2. (4 points) For each function that you declared being unimplementable, explain in English why it is unimplementable. Give concrete examples where appropriate.

4. Operation Tree Sets (30 points)

A very different way of representing a set as a tree is to use a sum-of-products data structure to remember the structure of the set operations empty, insert, delete, union, intersection, and difference used to create the set. For example, consider the set s created as follows:

val s = (delete 4 (difference (union (union (insert 1 empty)
                                            (insert 4 empty))
                                     (union (insert 7 empty)
                                            (insert 4 empty)))
                              (intersection (insert 1 empty)
                                            (union (insert 1 empty)
                                                   (insert 6 empty)))))

Abstractly, s is the singleton set {7}. But one concrete representation of s is the following operation tree:

One advantage of using such operation trees to represent sets is that the empty, insert, delete, union, difference, and intersection operations are extremely cheap — they just create a new tree node with the operands as subtrees, and thus take constant time and space! But other operations, such as member and toList, can be more expensive than in other implementations.

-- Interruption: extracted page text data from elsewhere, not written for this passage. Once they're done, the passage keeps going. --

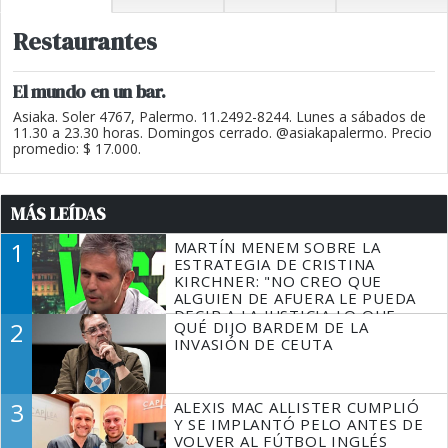
Restaurantes
El mundo en un bar.
Asiaka. Soler 4767, Palermo. 11.2492-8244. Lunes a sábados de
11.30 a 23.30 horas. Domingos cerrado. @asiakapalermo. Precio
promedio: $ 17.000.
MÁS LEÍDAS
1
MARTÍN MENEM SOBRE LA
ESTRATEGIA DE CRISTINA
KIRCHNER: "NO CREO QUE
ALGUIEN DE AFUERA LE PUEDA
DECIR A LA JUSTICIA LO QUE
2
QUÉ DIJO BARDEM DE LA
TIENE QUE HACER"
INVASIÓN DE CEUTA
3
ALEXIS MAC ALLISTER CUMPLIÓ
Y SE IMPLANTÓ PELO ANTES DE
VOLVER AL FÚTBOL INGLÉS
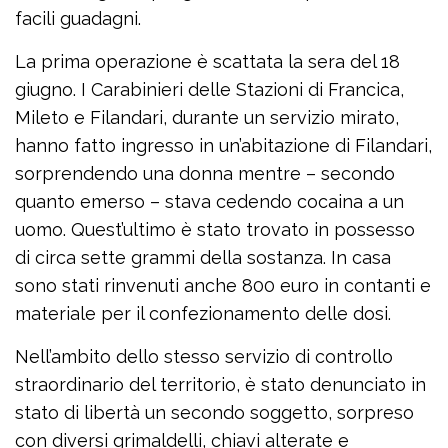
facili guadagni.
La prima operazione è scattata la sera del 18
giugno. I Carabinieri delle Stazioni di Francica,
Mileto e Filandari, durante un servizio mirato,
hanno fatto ingresso in un’abitazione di Filandari,
sorprendendo una donna mentre – secondo
quanto emerso – stava cedendo cocaina a un
uomo. Quest’ultimo è stato trovato in possesso
di circa sette grammi della sostanza. In casa
sono stati rinvenuti anche 800 euro in contanti e
materiale per il confezionamento delle dosi.
Nell’ambito dello stesso servizio di controllo
straordinario del territorio, è stato denunciato in
stato di libertà un secondo soggetto, sorpreso
con diversi grimaldelli, chiavi alterate e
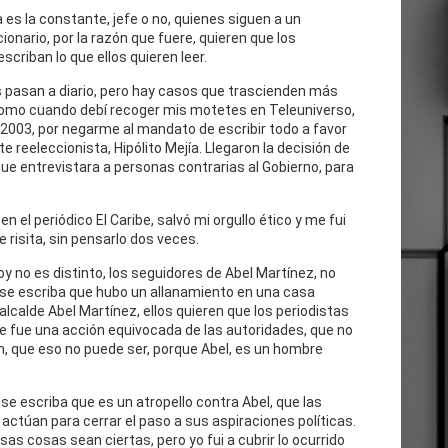
 es la constante, jefe o no, quienes siguen a un
cionario, por la razón que fuere, quieren que los
escriban lo que ellos quieren leer.
 pasan a diario, pero hay casos que trascienden más
como cuando debí recoger mis motetes en Teleuniverso,
 2003, por negarme al mandato de escribir todo a favor
te reeleccionista, Hipólito Mejía. Llegaron la decisión de
ue entrevistara a personas contrarias al Gobierno, para
n el periódico El Caribe, salvó mi orgullo ético y me fui
e risita, sin pensarlo dos veces.
oy no es distinto, los seguidores de Abel Martínez, no
 se escriba que hubo un allanamiento en una casa
 alcalde Abel Martínez, ellos quieren que los periodistas
e fue una acción equivocada de las autoridades, que no
n, que eso no puede ser, porque Abel, es un hombre
se escriba que es un atropello contra Abel, que las
actúan para cerrar el paso a sus aspiraciones políticas.
as cosas sean ciertas, pero yo fui a cubrir lo ocurrido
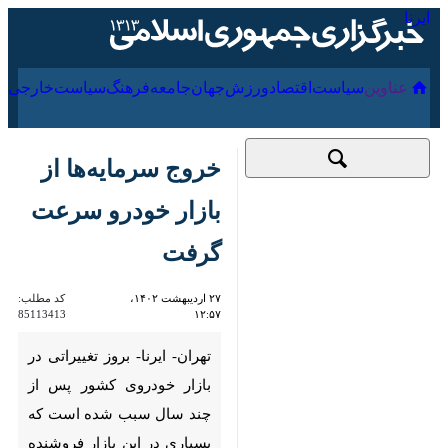
۱۷ مرداد ۱۴۰۵
عناوین‌
سیاست
اقتصاد
ورزش
جهان
جامعه
فرهنگ
سیا
خروج سرمایه‌ها از
بازار خودرو سرعت
گرفت
۲۷ اردیبهشت ۱۴۰۲،
کد مطلب:
85113413
۱۲:۵۷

In this problem, you are asked to flesh out the missing operations in the skeleton of the OperationTreeSet structure shown below. Your ~/cs251/sml/ps8 folder contains the starter file OperationTreeSet.sml.

Begin this problem by making a copy of OperationTreeSet.sml named yourAccountName-OperationTreeSet.sml. Make all your edits to yourAccountName-OperationTreeSet.sml and not to OperationTreeSet.sml.

structure OperationTreeSet :> SET = struct

    datatype ''a t = Empty
                   | Insert of ''a * ''a t
                   | Delete of ''a * ''a t
                   | Union of ''a t * ''a t
                   | Intersection of ''a t * ''a t
                   | Difference of ''a t * ''a t
                                                               
    val empty = Empty
    fun insert x s = Insert(x,s)
    fun singleton x = Insert(x, Empty)
    fun delete x s = Delete(x, s)
    fun union s1 s2 = Union(s1,s2)
    fun intersection s1 s2 = Intersection(s1,s2)
    fun difference s1 s2 = Difference(s1,s2)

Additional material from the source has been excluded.